Acontece que acabei dando idéia para quase vinte fotógrafos que estavam lá embaixo. Em pouco tempo as antigas escadas de madeira da torre estavam congestionadas com tantos curiosos. Todos querendo um ângulo privilegiado. Meu sossego acabara. As três janelas estavam disputadíssimas e não havia cristão que conseguisse uma foto tranqüila.

Mas também meus planos haviam fracassado. Cada uma das quinze pessoas ali sairia como cópias das fotos. O mesmo ângulo retratado. Não haveria como distinguir uma imagem da outra. Não haveria porque minha foto ser escolhida como a imagem do evento. Assim o que eu poderia fazer era sair dali...

Quando estava de passagem pelas escadas, descendo do balcão. O sino tocou. Era o ofertório. O som era denso ali no miolo da torre e ao olhar pra cima tive uma idéia brilhante e terrível ao mesmo tempo. A partir do piso do balcão um novo lance de escadas de madeira seguia até o alto da torre. Confesso que não era uma escada convidativa, mas acreditava que meus cinqüenta e cinco quilos passariam por ela. Aproveitei o silêncio dos sinos e a distração dos fotógrafos e segui minha empreitada. Subir dez metros na escuridão. A escada era tão íngreme e oscilava tanto com meu peso que subia mais que lentamente e me apoiava usando pés e mãos. Depois de infinitos minutos estava eu uns dois metros abaixo do maior sino, justamente aquele que balançava para badalar. Se ele tocasse naquele instante ficaria surdo por dias. Por sorte ele somente viria a tocar após eu estar na praça novamente. Quando ultrapassei o último lance já podia ser atingido pelas luzes das ruas. Estava a mesma altura dos sinos. Dali somente precisei passar pela janela lateral que dava acesso ao telhado da Igreja. Sai da torre e pisando com muito cuidado cheguei a borda da frente da Igreja a uns quinze metros do chão. Quando pude olhar o mundo lá embaixo fiquei maravilhado. Era alto, seguro. Tinha uma visão privilegiada. A Praça cabia na objetiva. As fotos seriam únicas, exclusivas. Quem chegaria até ali? Mais ninguém. Era só ajustar a máquina tirar umas seis fotos e pronto sair dali.

Mas no momento em que fui ajustar a máquina, notei que aquele esforço me deixou com muito calor e suado. Minha testa pingava e quando passei a mão no rosto percebi que estava coberto de poeira.
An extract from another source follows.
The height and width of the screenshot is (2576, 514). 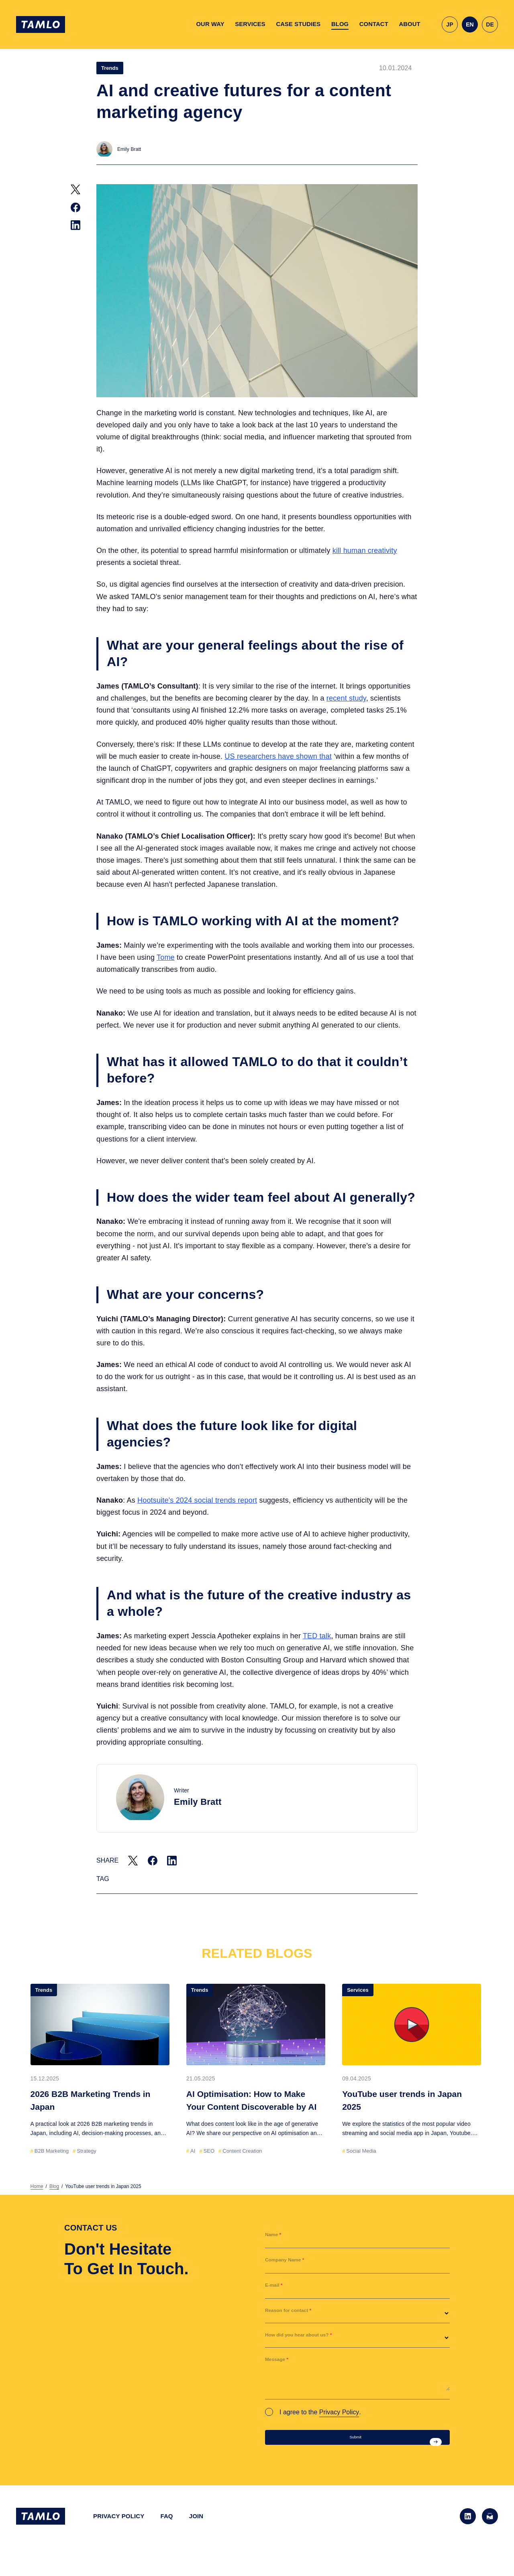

Claro, estava pegando nos degraus enquanto subia. Além do que eles oscilavam aquele movimento contribuiu para sujar-me inteiro. Passei uma mão na outra tentando melhorar o estado delas. E aquele gesto foi fatal. Ali acabara de lançar no ar milhões de esporos de fungos ancestrais. Alguns deles talvez até participantes da festa do “Centenário”. Boa parte deles foi direto para meu nariz. Mas não percebi isso naquele exato momento. Ainda tinha uns trinta segundos. Tirei a proteção da objetiva, ajustei a abertura e velocidade. Estava procurando o melhor enquadramento quando espirrei. Distraí-me e recomecei. Um novo espirro. Meus olhos embaçaram com lágrimas. Outro espirro e mais outro e outro. A coisa desenvolveu-se para algo incontrolável. Meu destino era encontrar o caminho de volta. E teria que passar novamente pela escada. E em descida o que era bem pior. Mas tinha que ir. Mal mantinha os olhos abertos espirrando. Peguei na escada. A testa pingando, o nariz também. Nem sei como desci tão rápido. Estava preto de poeira. Tão logo estava de volta a calçada corri em direção a minha casa. Era insuportável a sensação de arranhado na garganta. A tosse os espirros. Tinha que tomar um banho e mudar aquela roupa. Ainda teria que retornar para conseguir a foto.

Quando adentrei em casa minhas costas foram iluminadas pelos fogos de artifício lá da Matriz. Era o fim da festa. Ainda pude ver brevemente a luz avermelhada de uma imensa esfera que tomou o espaço.